WHAT YOU NEED TO DO: Which lines below contain "Makarska"? Copy every one of them.

Transcribed page contents:
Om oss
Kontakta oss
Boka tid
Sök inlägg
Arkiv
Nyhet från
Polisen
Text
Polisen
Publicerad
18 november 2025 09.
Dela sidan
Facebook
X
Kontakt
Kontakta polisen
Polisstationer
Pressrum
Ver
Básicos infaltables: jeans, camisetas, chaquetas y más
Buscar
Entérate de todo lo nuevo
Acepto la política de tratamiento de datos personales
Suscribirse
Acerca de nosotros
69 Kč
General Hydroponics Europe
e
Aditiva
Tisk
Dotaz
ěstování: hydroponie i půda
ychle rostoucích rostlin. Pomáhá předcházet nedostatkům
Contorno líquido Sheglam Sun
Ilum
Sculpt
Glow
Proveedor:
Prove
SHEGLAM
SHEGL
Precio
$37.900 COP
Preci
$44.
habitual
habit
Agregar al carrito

--

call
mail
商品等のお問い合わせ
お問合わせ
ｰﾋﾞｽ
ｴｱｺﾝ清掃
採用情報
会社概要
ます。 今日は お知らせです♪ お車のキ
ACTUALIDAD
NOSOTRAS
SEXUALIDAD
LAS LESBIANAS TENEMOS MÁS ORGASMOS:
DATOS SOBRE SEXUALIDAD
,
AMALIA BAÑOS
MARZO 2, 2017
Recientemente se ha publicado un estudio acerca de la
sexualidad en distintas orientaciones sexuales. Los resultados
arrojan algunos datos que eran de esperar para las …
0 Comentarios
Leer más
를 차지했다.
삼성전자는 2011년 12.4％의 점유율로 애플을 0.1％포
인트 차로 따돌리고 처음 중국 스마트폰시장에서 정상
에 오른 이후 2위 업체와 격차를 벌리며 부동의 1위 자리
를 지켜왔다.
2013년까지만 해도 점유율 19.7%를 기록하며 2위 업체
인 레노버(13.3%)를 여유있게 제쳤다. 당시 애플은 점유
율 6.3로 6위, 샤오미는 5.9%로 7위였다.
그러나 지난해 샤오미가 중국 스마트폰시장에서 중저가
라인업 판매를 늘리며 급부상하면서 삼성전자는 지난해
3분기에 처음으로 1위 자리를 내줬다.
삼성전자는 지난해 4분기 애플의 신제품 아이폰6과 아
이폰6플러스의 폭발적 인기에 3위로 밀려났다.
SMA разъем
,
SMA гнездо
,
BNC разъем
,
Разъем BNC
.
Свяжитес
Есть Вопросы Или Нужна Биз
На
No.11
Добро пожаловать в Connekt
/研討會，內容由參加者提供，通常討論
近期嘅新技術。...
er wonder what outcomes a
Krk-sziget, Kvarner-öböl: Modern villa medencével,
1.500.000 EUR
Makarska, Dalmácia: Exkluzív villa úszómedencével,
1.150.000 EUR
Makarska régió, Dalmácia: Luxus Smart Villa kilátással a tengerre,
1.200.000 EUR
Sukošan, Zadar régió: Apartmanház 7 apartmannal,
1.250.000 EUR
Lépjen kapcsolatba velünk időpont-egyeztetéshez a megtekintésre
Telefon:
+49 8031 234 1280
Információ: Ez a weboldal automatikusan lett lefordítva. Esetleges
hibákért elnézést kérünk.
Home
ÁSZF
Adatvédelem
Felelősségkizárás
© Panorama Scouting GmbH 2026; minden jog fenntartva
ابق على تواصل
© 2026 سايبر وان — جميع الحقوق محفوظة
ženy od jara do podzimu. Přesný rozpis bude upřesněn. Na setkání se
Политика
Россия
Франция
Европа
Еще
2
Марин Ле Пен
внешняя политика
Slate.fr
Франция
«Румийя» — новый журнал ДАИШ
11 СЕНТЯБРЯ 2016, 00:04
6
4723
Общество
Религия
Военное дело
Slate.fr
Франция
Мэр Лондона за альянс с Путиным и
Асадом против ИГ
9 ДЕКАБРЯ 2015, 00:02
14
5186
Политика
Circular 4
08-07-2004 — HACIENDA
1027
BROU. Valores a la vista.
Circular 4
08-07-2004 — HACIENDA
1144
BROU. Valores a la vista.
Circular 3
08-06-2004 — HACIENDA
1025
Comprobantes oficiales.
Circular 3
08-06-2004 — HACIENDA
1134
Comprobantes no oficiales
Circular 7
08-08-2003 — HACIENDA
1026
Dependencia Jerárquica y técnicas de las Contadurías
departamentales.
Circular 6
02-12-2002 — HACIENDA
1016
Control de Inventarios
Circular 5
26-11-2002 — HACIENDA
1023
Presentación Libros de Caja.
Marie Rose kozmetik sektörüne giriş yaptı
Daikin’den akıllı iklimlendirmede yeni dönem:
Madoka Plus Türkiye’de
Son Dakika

ANSWER SECTION:
Makarska, Dalmácia: Exkluzív villa úszómedencével,
Makarska régió, Dalmácia: Luxus Smart Villa kilátással a tengerre,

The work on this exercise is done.